You TGab of 2,706 is quit high, but there is no treatment that will alter the number of that type of antibody except removing all thyroid tissue. It will go up or down as it wants to.
TGab is one of five or six thyroid antibodies. Doctors usually test for the "Big 3" when they are trying to make a diagnosis. The three most common.
TSI antibodies (Thyroid Stimulating Immunoglobulin) are a pass/fail test for Grave's disease (autoimmune hyperthyroidism). If the test result is above upper lab limit, the test is positive for Grave's. If the result is below upper limit, it is a negative result and rules out Grave's.

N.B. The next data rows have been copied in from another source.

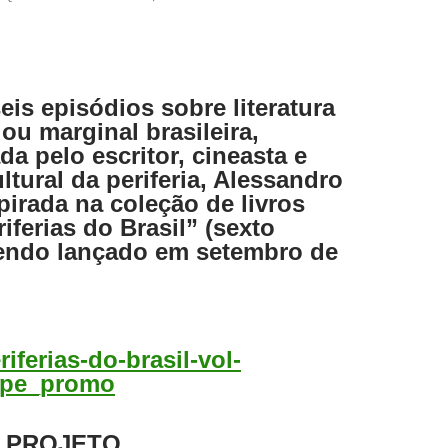
eis episódios sobre literatura
 ou marginal brasileira,
da pelo escritor, cineasta e
ultural da periferia, Alessandro
pirada na coleção de livros
iferias do Brasil” (sexto
endo lançado em setembro de
 PROJETO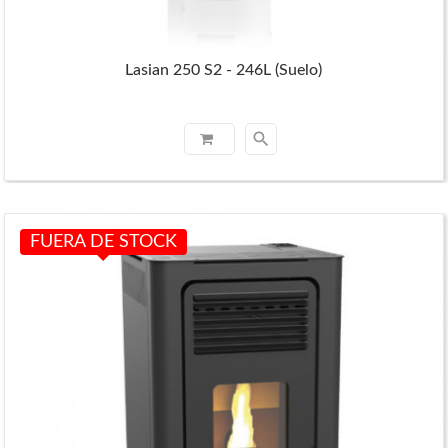
Lasian 250 S2 - 246L (Suelo)
search
FUERA DE STOCK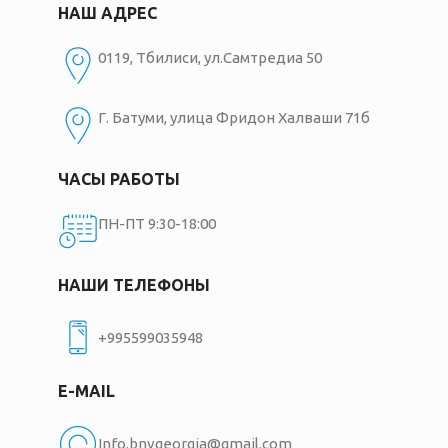
НАШ АДРЕС
0119, Тбилиси, ул.Самтредиа 50
Г. Батуми, улица Фридон Халваши 71б
ЧАСЫ РАБОТЫ
ПН-ПТ 9:30-18:00
НАШИ ТЕЛЕФОНЫ
+995599035948
E-MAIL
Info.bnvgeorgia@gmail.com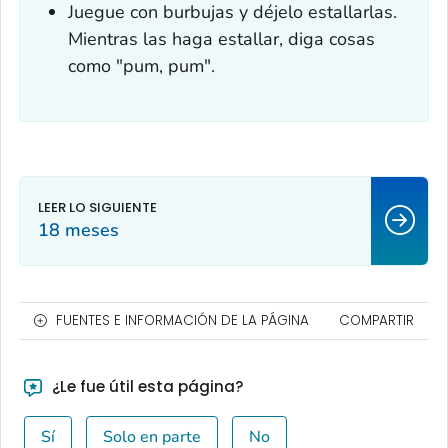
Juegue con burbujas y déjelo estallarlas.
Mientras las haga estallar, diga cosas
como "pum, pum".
18 meses
FUENTES E INFORMACIÓN DE LA PÁGINA
COMPARTIR
¿Le fue útil esta página?
Sí
Solo en parte
No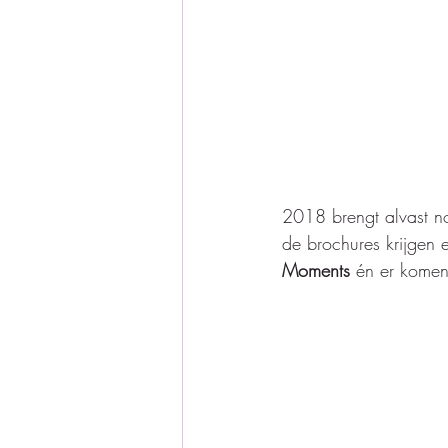
2018 brengt alvast no
de brochures krijgen 
Moments
 én er komen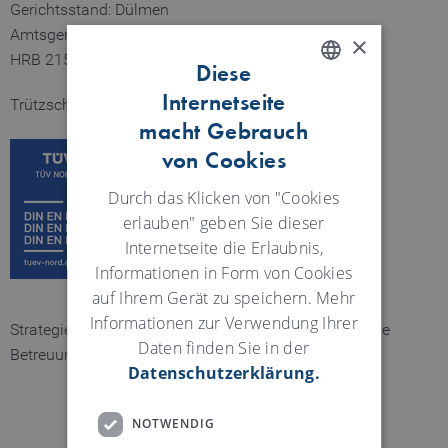
Gerichtsstand: Dülmen
Amtsgericht Coesfeld
×
HRB 21558
Diese
Internetseite
ENGLISH
Trützschler ist ISO zertifiziert.
macht Gebrauch
GERMAN
von Cookies
Durch das Klicken von "Cookies
erlauben" geben Sie dieser
Internetseite die Erlaubnis,
Informationen in Form von Cookies
auf Ihrem Gerät zu speichern. Mehr
Informationen zur Verwendung Ihrer
Strategie, Konzeption, Design:
Mint GmbH
. Technische
Daten finden Sie in der
Betreuung:
three-2-one
.
Datenschutzerklärung.
NOTWENDIG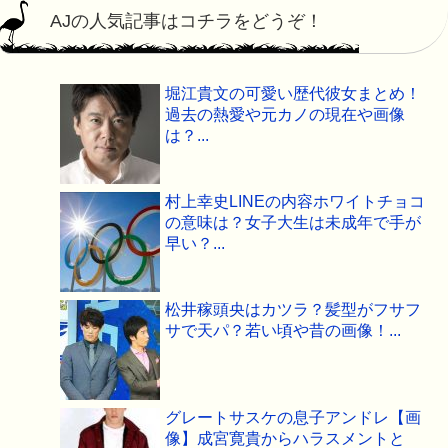
AJの人気記事はコチラをどうぞ！
堀江貴文の可愛い歴代彼女まとめ！
過去の熱愛や元カノの現在や画像
は？...
村上幸史LINEの内容ホワイトチョコ
の意味は？女子大生は未成年で手が
早い？...
松井稼頭央はカツラ？髪型がフサフ
サで天パ？若い頃や昔の画像！...
グレートサスケの息子アンドレ【画
像】成宮寛貴からハラスメントと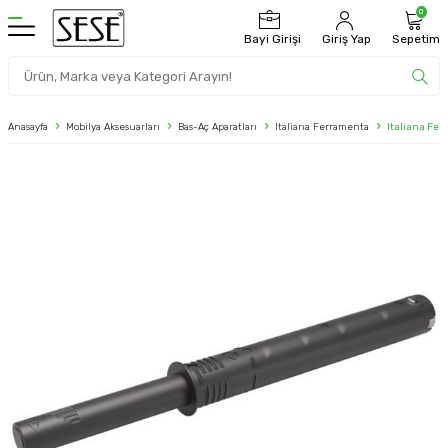
0
Bayi Girişi
Giriş Yap
Sepetim
Anasayfa
Mobilya Aksesuarları
Bas-Aç Aparatları
Italiana Ferramenta
Italiana Fe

TPOab (thyroid peroxidase antibodies) is a test with four different names, and is usually the first antibody test run, and often the only one run.
TGab you have been tested for.
Those are the "Big 3".
There is also TRab (thyroid receptor antibodies), which can cause problems but is not as common as the others. TB1 and TBII are antibodies associated with Thyroid Eye Disease.
These are not tested for frequently.
If you have TSI antibodies, you have Grave's. If you have TSI antibodies, you can also have TPOab and/or TGab, but it is still Grave's Disease.
The textbook definition of Hashimoto's Disease (autoimmune hypothyroidism) is the presence of a high TPOab along with either a goiter, or a lack of thyroid hormones that requires thyroid hormone replacement medication.
You can have Hashimoto's and have TPOab and TGab present. You can have Hashimoto's with TGab and no TPOab, although that's not in the textbook.
If you have not had a TSI or a TPOab run, it would be good to do that. At least then you will have a diagnosis. An ultrasound of the thyroid would also help with a diagnosis.
I can't speak to the thyroglob because I know nothing about it (and there are lots of people here who do).
However, I also have SVT (usually called PSVT) caused by a congenital heart defect, Wolfe-Parkinson-White Syndrome...my heart is basically slightly mis-wired.
I do know that when the thyroid hormones increase (either from your own thyroid producing too many or upon increasing medication) the episodes of SVT also increase in both frequency and duration.
My SVT starts and stops like someone threw a switch in my heart (this is characteristic of PSVT). I go from resting heart rate (often in the 50s since I'm on a beta-blocker) to 200+ in seconds...the reverse and just as quickly when it stops. I know what a miserable feeling it is. I've had it all my life, so I'm somewhat used to it, but it can be really, really frightening the first couple of times. The "good" news is that PSVT, though extremely annoying, is usually not life-threatening.
I'm struggling with trying to increase levothyroxine dose to stabilize my T3 and T4 levels balanced against my WPW going wild. If you've never had the SVT before, I'm sure that elevated thyroid hormones could precipitate it for the first time, just as more medication increases mine.
Good luck getting it all resolved...hope the Cardizem takes care of the SVT for you (it should), and you will probably find you no longer need it once thyroid is stable.